Ideally, never. However, there are exceptions to everything and that includes having to abide by your value system for every player on your roster. Here are a few (and I stress “few”) situations:

Injuries: The word that every FF owner hates to hear, but will ultimately need to face head-on at some point. Some platforms, such as myfantasyleague.com, have flexible line-ups that mirror NFL-style offensive formations which can be used to help mitigate injury risk to a player at a particular position, but some of us are forced to play in a “fixed” formation league (i.e. 2 RB, 2 WR, 1 TE, etc.) That leaves us very little choice when faced with an injury other than to pony-up and spend whatever is needed in order to fill the player slot and remain competitive for the rest of the year.

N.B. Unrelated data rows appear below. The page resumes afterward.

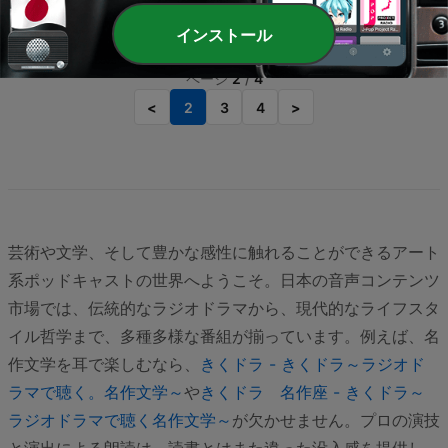
5日前
29 min
インストール
ページ
2
/
4
<
2
3
4
>
芸術や文学、そして豊かな感性に触れることができるアート
系ポッドキャストの世界へようこそ。日本の音声コンテンツ
市場では、伝統的なラジオドラマから、現代的なライフスタ
イル哲学まで、多種多様な番組が揃っています。例えば、名
作文学を耳で楽しむなら、
きくドラ - きくドラ～ラジオド
ラマで聴く。名作文学～
や
きくドラ 名作座 - きくドラ～
ラジオドラマで聴く名作文学～
が欠かせません。プロの演技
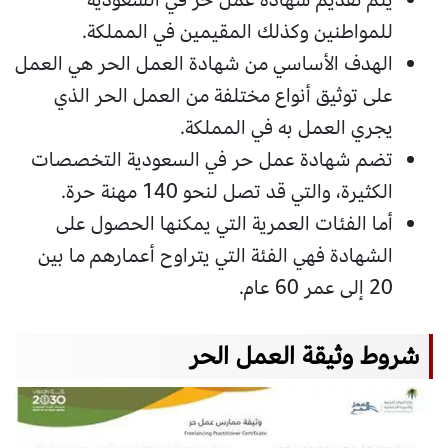
للمواطنين وكذلك المقيمين في المملكة.
الهدف الأساسي من شهادة العمل الحر هي العمل
على توثيق أنواع مختلفة من العمل الحر الذي
يجري العمل به في المملكة.
تضم شهادة عمل حر في السعودية التخصصات
الكثيرة، والتي قد تصل لنحو 140 مهنة حرة.
أما الفئات العمرية التي يمكنها الحصول على
الشهادة فهي الفئة التي يتراوح أعمارهم ما بين
20 إلى عمر 60 عام.
شروط وثيقة العمل الحر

Being 1 player away: That can be a dangerous term, because many of us often believe that “this is the year”, or that “I’m just a player away from winning it all”, when in reality we need more help than we care to admit. However, sometimes you really can get to a point where you just need one or two top players to get you through the playoff gauntlet and into the title game. If you truly are that close, you shouldn’t hesitate to spend a little more to acquire the necessary players, hopefully on shorter contracts, but knowing that that just about anything goes to get them.

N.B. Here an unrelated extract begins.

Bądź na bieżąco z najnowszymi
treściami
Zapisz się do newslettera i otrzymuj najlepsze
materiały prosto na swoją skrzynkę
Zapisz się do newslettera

When retaining player “X” is better than the field: There may be times in which the available pool of free agent players is thin on expected production. This could be due to a couple of reasons, such as having the majority of quality players still tied up on other owners’ rosters, a true lack of talent or players being on bad NFL teams. In these situations, it can be justified to retain a player outside of your value system because to walk away and return them to the free agent bin would almost certainly cause multiple owners to engage in a bidding war, thereby likely driving the player’s salary even higher. It’s important to note that this doesn’t have to be reserved for “stud” players only. Paying a little extra for a player you know to be a team’s true WR1 is justified even if they are only a WR3 when it comes to fantasy football. You know they’ll be on the field and will be targeted, and sometimes just opportunity outweighs the unknown.

Even in these situations, I must stress the importance to still check the player’s contract against your value system so that you can tell how far outside you’ve strayed and to target a time to cut them loose in order to avoid long-term damage.